WEST SACRAMENTO, Calif.--(BUSINESS WIRE)--The board of the California State Teachers’ Retirement System (CalSTRS) today adopted the actuarial valuation of the Defined Benefit Program as of June 30, 2013. The gap between current assets and the obligations facing the system—known as the unfunded actuarial obligation, or funding gap—has grown to $73.7 billion.
The latest valuation shows a $2.7 billion funding gap increase from the previous valuation as of June 30, 2012. It is $2.2 billion less than the gap projected for June 30, 2013 in the 2012 valuation. The growth of the funding gap means that the system is now 66.9 percent funded, essentially the same level identified in the prior valuation. In other words, CalSTRS has slightly less than 67 cents on hand for every dollar it owes its members.
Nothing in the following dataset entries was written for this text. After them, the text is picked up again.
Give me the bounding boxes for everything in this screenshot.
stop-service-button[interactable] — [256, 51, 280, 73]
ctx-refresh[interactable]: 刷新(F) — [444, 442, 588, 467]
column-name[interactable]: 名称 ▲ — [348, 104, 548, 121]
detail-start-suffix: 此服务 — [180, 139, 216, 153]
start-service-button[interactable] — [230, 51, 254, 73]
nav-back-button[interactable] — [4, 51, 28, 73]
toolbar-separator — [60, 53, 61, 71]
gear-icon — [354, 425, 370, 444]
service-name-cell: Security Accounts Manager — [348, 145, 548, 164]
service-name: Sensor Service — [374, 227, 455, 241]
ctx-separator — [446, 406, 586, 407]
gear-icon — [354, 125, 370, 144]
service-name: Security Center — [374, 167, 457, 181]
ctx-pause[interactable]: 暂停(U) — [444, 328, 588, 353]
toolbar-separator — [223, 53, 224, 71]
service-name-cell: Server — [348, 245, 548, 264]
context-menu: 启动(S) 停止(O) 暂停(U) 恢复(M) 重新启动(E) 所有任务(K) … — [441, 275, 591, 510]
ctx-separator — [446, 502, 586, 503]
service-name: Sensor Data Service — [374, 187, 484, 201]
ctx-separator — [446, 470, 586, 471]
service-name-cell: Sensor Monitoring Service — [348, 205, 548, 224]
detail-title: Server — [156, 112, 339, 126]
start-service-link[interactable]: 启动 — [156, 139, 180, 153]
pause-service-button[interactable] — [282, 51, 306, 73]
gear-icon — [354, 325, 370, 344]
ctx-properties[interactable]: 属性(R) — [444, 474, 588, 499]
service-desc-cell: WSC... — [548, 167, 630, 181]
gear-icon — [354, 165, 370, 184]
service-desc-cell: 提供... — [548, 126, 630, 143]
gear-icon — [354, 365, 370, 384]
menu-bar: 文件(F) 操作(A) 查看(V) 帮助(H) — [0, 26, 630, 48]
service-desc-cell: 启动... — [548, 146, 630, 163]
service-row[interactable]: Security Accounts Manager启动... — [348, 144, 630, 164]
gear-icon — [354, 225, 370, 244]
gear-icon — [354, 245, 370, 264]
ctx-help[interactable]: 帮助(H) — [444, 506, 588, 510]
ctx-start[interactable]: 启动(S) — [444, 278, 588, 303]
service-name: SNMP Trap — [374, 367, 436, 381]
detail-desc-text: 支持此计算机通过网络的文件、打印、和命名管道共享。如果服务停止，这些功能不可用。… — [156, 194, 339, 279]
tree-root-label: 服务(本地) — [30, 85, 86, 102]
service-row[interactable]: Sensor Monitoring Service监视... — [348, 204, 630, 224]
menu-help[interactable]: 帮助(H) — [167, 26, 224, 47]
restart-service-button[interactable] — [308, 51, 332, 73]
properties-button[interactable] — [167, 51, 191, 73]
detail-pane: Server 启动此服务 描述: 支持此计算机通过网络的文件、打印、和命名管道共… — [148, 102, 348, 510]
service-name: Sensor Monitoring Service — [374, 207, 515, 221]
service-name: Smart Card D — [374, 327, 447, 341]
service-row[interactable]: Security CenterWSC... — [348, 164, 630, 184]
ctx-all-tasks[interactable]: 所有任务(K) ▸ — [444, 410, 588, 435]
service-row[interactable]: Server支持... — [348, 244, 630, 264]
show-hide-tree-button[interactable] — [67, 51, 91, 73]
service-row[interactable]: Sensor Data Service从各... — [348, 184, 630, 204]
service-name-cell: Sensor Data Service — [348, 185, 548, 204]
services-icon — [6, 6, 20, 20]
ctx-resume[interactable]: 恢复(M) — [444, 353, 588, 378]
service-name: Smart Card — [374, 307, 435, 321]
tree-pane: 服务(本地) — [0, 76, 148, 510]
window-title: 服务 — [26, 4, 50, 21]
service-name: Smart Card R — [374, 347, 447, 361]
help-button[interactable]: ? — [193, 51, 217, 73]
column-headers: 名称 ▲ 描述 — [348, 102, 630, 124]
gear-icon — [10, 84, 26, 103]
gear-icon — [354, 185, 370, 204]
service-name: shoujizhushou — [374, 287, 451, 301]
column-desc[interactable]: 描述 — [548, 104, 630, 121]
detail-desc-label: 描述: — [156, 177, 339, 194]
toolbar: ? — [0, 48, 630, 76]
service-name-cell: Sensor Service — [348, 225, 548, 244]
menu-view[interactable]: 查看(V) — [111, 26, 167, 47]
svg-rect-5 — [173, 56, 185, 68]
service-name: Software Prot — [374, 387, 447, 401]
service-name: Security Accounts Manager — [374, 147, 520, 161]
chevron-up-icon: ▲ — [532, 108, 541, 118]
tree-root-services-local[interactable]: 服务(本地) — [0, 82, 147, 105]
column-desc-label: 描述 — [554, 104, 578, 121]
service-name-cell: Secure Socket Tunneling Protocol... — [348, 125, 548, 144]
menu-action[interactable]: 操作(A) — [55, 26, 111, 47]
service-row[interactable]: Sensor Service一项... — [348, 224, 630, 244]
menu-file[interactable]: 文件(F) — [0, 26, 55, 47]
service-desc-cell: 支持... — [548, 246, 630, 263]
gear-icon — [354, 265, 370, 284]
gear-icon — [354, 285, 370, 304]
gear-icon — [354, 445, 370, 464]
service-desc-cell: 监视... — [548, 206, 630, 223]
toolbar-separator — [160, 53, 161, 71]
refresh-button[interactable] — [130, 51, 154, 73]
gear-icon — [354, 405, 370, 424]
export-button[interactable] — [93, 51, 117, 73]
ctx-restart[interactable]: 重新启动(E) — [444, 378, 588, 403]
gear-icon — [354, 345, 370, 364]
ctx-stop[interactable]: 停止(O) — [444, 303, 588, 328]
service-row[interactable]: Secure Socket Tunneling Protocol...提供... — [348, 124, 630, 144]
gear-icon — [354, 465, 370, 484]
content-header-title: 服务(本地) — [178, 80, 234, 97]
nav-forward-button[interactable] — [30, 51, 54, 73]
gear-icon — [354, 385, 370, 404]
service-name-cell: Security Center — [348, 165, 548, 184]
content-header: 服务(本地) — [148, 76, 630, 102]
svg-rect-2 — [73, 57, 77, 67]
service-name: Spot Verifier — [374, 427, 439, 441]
Unlike most public pension systems, CalSTRS does not have the authority to raise its own contribution rates and instead, requires action by the Legislature and the Governor. In fiscal year 2012-2013, the fund posted a 13.9 percent return on its investments, well above the actuarially assumed 7.5 percent. Nonetheless, the unfunded actuarial obligation continues to grow at $15 million per day without contribution rate increases.
“Since at least 2006, we’ve said that CalSTRS cannot rely solely on healthy investment returns to make up the ground lost to the economic downturns and market volatility of the past 14 years,” said CalSTRS Chief Executive Officer Jack Ehnes. “This valuation reflects a reality, affirmed by the Legislature, the Administration and stakeholders, that stabilizing CalSTRS funding will require contribution increases. These can be gradual, predictable and fair to all parties, while meeting the long-term needs of the system.”
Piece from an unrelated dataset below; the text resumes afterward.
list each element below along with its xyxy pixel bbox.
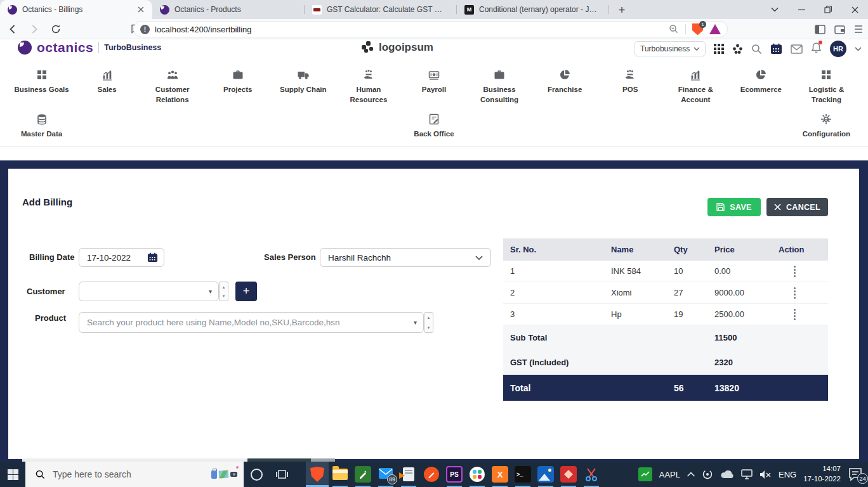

If unaddressed, CalSTRS’ underfunding will deplete the Teachers’ Retirement Fund by 2046, three years later than predicted in the 2012 valuation.
CalSTRS is currently working with the Legislature to develop a plan that can be written into legislation to address CalSTRS’ funding gap over the long term. The latest valuation is just one data source used in developing such a plan.
Another data source was the February 2013 CalSTRS report, “Sustaining Retirement Security for Future Generations: Funding the California State Teachers’ Retirement System,” prepared in response to Senate Concurrent Resolution 105. The report, developed with input from affected stakeholders, provides the Legislature with a range of sustainable funding strategies necessary to secure the long-term needs of the Defined Benefit Program.
On March 19, CalSTRS presented its latest report, “History of CalSTRS Funding and Presentation of Additional Scenarios,” to a joint informational hearing of the Assembly Committee on Public Employees, Retirement and Social Security and the Senate Committee on Public Employment and Retirement. The report gives legislators key information required to structure a plan that spans a range from 20 to 60 years to fully fund CalSTRS.
The need to adequately fund CalSTRS has been affirmed by the Legislative Analyst’s Office. In 2011, the California State Auditor’s Office placed CalSTRS on its list of agencies posing a high risk to the state due to its unfunded liability.
The California State Teachers’ Retirement System, with a portfolio valued at $180.8 billion as of February 28, 2014, is the largest educator-only pension fund in the world. CalSTRS administers a hybrid retirement system, consisting of traditional defined benefit, cash balance and voluntary defined contribution plans. CalSTRS also provides disability and survivor benefits. CalSTRS serves California's 868,000 public school educators and their families from the state’s 1,600 school districts, county offices of education and community college districts.